# Available data:

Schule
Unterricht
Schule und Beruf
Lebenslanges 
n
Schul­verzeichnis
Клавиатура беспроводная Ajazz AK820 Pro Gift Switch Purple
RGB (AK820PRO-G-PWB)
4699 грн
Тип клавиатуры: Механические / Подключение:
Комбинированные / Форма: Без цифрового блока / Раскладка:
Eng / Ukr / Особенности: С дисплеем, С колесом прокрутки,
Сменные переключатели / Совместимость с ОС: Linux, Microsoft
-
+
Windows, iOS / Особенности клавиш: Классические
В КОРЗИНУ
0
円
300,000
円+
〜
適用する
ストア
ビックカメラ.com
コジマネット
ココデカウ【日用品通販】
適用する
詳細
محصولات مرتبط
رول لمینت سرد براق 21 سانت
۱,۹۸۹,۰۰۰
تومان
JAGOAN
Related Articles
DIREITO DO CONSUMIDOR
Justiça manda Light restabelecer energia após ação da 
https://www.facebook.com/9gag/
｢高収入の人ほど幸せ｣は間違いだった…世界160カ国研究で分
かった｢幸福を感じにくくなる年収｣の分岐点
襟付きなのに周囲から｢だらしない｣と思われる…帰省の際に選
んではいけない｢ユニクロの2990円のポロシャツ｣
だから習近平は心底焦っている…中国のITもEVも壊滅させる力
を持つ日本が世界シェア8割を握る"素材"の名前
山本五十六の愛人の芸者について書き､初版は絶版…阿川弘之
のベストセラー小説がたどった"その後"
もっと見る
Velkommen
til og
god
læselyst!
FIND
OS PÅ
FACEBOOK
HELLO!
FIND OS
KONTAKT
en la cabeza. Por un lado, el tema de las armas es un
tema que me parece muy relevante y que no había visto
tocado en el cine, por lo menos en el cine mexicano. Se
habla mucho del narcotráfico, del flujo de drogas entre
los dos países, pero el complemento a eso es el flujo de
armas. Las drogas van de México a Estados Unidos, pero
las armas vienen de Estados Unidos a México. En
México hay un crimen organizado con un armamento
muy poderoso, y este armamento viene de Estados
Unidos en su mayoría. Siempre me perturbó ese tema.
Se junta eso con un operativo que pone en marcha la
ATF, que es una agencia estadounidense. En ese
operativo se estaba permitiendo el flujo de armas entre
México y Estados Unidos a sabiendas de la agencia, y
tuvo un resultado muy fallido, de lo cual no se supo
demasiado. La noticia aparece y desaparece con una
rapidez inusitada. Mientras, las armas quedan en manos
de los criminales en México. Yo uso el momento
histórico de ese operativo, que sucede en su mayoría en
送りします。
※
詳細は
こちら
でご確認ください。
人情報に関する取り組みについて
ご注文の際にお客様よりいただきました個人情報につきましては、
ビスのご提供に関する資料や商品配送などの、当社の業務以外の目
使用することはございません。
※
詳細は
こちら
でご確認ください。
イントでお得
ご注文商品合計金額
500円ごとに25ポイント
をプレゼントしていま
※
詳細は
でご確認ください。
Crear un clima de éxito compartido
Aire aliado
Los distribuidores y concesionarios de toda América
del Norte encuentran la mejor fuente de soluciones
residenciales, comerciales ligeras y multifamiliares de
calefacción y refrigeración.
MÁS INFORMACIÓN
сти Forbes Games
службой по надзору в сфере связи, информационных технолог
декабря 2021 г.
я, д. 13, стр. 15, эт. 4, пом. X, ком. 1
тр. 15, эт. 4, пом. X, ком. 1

# What you have to do:
Reproduce the data exactly, character for character.

# Reply:
Schule
Unterricht
Schule und Beruf
Lebenslanges 
n
Schul­verzeichnis
Клавиатура беспроводная Ajazz AK820 Pro Gift Switch Purple
RGB (AK820PRO-G-PWB)
4699 грн
Тип клавиатуры: Механические / Подключение:
Комбинированные / Форма: Без цифрового блока / Раскладка:
Eng / Ukr / Особенности: С дисплеем, С колесом прокрутки,
Сменные переключатели / Совместимость с ОС: Linux, Microsoft
-
+
Windows, iOS / Особенности клавиш: Классические
В КОРЗИНУ
0
円
300,000
円+
〜
適用する
ストア
ビックカメラ.com
コジマネット
ココデカウ【日用品通販】
適用する
詳細
محصولات مرتبط
رول لمینت سرد براق 21 سانت
۱,۹۸۹,۰۰۰
تومان
JAGOAN
Related Articles
DIREITO DO CONSUMIDOR
Justiça manda Light restabelecer energia após ação da 
https://www.facebook.com/9gag/
｢高収入の人ほど幸せ｣は間違いだった…世界160カ国研究で分
かった｢幸福を感じにくくなる年収｣の分岐点
襟付きなのに周囲から｢だらしない｣と思われる…帰省の際に選
んではいけない｢ユニクロの2990円のポロシャツ｣
だから習近平は心底焦っている…中国のITもEVも壊滅させる力
を持つ日本が世界シェア8割を握る"素材"の名前
山本五十六の愛人の芸者について書き､初版は絶版…阿川弘之
のベストセラー小説がたどった"その後"
もっと見る
Velkommen
til og
god
læselyst!
FIND
OS PÅ
FACEBOOK
HELLO!
FIND OS
KONTAKT
en la cabeza. Por un lado, el tema de las armas es un
tema que me parece muy relevante y que no había visto
tocado en el cine, por lo menos en el cine mexicano. Se
habla mucho del narcotráfico, del flujo de drogas entre
los dos países, pero el complemento a eso es el flujo de
armas. Las drogas van de México a Estados Unidos, pero
las armas vienen de Estados Unidos a México. En
México hay un crimen organizado con un armamento
muy poderoso, y este armamento viene de Estados
Unidos en su mayoría. Siempre me perturbó ese tema.
Se junta eso con un operativo que pone en marcha la
ATF, que es una agencia estadounidense. En ese
operativo se estaba permitiendo el flujo de armas entre
México y Estados Unidos a sabiendas de la agencia, y
tuvo un resultado muy fallido, de lo cual no se supo
demasiado. La noticia aparece y desaparece con una
rapidez inusitada. Mientras, las armas quedan en manos
de los criminales en México. Yo uso el momento
histórico de ese operativo, que sucede en su mayoría en
送りします。
※
詳細は
こちら
でご確認ください。
人情報に関する取り組みについて
ご注文の際にお客様よりいただきました個人情報につきましては、
ビスのご提供に関する資料や商品配送などの、当社の業務以外の目
使用することはございません。
※
詳細は
こちら
でご確認ください。
イントでお得
ご注文商品合計金額
500円ごとに25ポイント
をプレゼントしていま
※
詳細は
でご確認ください。
Crear un clima de éxito compartido
Aire aliado
Los distribuidores y concesionarios de toda América
del Norte encuentran la mejor fuente de soluciones
residenciales, comerciales ligeras y multifamiliares de
calefacción y refrigeración.
MÁS INFORMACIÓN
сти Forbes Games
службой по надзору в сфере связи, информационных технолог
декабря 2021 г.
я, д. 13, стр. 15, эт. 4, пом. X, ком. 1
тр. 15, эт. 4, пом. X, ком. 1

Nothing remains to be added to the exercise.